Your goal
Only the lines containing the string "Flórida" are needed; copy all of them from the listing.

Data
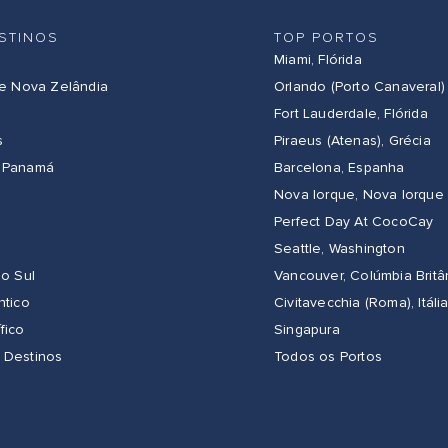
STINOS
TOP PORTOS
Miami, Flórida
 e Nova Zelândia
Orlando (Porto Canaveral)
Fort Lauderdale, Flórida
s
Piraeus (Atenas), Grécia
 Panamá
Barcelona, Espanha
Nova Iorque, Nova Iorque
Perfect Day At CocoCay
Seattle, Washington
do Sul
Vancouver, Colúmbia Britâ
ntico
Civitavecchia (Roma), Itáli
fico
Singapura
 Destinos
Todos os Portos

Your solution
Miami, Flórida
Fort Lauderdale, Flórida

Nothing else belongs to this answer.